▶ [ABOUT THIS EXERCISE]: Below are records. Find each line in them that holds the word "Paris" and copy it.

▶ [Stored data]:
++++

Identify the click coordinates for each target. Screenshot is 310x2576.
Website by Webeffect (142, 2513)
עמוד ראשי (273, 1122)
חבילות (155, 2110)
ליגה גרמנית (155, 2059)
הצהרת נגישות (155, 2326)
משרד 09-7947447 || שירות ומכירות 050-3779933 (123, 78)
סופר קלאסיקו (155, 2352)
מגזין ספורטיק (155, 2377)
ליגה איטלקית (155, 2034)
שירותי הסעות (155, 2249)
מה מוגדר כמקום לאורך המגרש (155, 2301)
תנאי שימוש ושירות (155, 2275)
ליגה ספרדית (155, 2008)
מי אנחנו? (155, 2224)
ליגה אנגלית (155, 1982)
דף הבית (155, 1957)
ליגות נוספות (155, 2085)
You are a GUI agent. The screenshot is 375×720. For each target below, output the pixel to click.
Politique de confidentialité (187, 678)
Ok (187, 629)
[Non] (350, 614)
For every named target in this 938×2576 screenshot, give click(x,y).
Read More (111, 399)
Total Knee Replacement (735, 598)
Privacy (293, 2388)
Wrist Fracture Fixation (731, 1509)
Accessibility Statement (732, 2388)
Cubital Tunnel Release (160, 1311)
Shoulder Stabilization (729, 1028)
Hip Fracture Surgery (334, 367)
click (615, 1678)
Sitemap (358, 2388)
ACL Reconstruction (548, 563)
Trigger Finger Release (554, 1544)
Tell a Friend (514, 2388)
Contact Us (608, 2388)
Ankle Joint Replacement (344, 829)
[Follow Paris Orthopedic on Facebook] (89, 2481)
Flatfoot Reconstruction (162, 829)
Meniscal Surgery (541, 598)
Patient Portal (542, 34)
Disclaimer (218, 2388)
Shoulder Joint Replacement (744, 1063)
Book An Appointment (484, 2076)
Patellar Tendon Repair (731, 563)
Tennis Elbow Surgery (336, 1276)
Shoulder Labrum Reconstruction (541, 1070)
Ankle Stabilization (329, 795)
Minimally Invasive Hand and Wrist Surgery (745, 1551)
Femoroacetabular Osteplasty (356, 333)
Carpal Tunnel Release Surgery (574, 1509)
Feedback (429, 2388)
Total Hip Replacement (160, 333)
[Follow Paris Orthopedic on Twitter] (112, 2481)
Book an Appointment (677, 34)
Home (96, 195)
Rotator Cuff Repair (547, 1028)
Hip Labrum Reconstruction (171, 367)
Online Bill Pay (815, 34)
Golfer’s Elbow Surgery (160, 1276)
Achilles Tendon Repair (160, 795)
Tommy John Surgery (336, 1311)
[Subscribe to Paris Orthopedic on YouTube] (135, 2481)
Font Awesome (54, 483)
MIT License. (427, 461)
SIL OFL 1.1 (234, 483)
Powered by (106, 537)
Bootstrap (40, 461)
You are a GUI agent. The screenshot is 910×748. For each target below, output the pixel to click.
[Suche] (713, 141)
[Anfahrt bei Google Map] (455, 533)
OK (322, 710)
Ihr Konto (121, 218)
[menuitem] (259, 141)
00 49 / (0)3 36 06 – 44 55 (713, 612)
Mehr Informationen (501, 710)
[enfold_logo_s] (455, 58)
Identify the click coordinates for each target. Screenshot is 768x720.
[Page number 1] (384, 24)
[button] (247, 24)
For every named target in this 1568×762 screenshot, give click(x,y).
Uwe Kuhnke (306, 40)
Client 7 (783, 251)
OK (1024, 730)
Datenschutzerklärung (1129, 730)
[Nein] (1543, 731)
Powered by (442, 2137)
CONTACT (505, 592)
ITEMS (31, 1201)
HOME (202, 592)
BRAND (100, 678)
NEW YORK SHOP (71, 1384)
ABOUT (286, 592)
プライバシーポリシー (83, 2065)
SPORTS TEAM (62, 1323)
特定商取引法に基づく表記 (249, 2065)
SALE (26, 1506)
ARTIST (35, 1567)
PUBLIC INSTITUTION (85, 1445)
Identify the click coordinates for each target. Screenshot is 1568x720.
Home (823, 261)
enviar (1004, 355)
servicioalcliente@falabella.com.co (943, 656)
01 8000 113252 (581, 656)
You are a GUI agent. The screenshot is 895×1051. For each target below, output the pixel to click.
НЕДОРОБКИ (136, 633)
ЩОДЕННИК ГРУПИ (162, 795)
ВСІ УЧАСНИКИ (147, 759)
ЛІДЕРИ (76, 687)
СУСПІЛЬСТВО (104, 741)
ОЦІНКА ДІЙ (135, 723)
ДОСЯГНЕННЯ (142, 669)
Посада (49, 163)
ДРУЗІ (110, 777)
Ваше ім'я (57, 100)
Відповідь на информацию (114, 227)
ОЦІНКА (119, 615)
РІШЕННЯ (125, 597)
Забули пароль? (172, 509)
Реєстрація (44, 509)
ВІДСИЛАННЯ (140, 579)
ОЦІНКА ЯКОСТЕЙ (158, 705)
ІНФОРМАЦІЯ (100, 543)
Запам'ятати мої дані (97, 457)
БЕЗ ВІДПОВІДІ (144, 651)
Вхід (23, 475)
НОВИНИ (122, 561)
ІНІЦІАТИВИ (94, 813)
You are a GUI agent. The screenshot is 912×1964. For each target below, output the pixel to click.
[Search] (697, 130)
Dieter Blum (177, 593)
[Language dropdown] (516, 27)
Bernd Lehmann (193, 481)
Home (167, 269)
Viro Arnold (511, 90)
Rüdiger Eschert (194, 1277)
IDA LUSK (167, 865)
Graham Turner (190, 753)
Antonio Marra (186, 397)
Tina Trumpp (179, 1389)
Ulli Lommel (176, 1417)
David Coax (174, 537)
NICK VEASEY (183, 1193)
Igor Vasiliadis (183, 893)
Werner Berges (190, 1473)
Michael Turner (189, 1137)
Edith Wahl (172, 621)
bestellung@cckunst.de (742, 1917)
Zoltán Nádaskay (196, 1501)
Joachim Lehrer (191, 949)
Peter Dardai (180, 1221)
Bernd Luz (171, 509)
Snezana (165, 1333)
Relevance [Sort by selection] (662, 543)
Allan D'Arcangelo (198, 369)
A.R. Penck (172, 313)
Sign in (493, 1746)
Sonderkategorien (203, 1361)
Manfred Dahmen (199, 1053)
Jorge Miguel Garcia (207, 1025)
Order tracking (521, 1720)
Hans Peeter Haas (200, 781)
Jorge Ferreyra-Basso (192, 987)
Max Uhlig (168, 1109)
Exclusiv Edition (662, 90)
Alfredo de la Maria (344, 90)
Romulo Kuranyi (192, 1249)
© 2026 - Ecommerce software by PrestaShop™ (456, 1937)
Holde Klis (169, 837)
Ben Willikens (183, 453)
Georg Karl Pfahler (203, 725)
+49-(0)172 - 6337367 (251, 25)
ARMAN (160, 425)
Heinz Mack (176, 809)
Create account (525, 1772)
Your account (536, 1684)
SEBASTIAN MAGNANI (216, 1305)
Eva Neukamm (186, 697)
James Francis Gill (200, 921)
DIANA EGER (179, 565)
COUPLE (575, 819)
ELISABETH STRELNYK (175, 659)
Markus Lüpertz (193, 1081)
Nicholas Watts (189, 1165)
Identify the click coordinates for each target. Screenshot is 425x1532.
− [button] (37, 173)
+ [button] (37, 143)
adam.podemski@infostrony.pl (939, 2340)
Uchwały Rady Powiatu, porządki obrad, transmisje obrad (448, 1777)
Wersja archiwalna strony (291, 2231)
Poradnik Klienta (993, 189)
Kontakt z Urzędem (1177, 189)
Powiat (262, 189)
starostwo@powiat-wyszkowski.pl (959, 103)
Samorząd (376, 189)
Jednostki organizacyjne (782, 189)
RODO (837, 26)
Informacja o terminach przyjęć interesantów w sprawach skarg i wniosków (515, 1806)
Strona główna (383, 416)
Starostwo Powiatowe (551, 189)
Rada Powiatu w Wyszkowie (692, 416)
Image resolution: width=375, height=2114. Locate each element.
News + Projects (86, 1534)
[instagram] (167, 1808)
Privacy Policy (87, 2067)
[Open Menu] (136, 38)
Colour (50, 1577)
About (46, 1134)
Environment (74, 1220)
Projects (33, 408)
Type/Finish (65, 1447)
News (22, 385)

++++

▶ [YOUR SOLUTION]:
[Follow Paris Orthopedic on Facebook] (89, 2481)
[Follow Paris Orthopedic on Twitter] (112, 2481)
[Subscribe to Paris Orthopedic on YouTube] (135, 2481)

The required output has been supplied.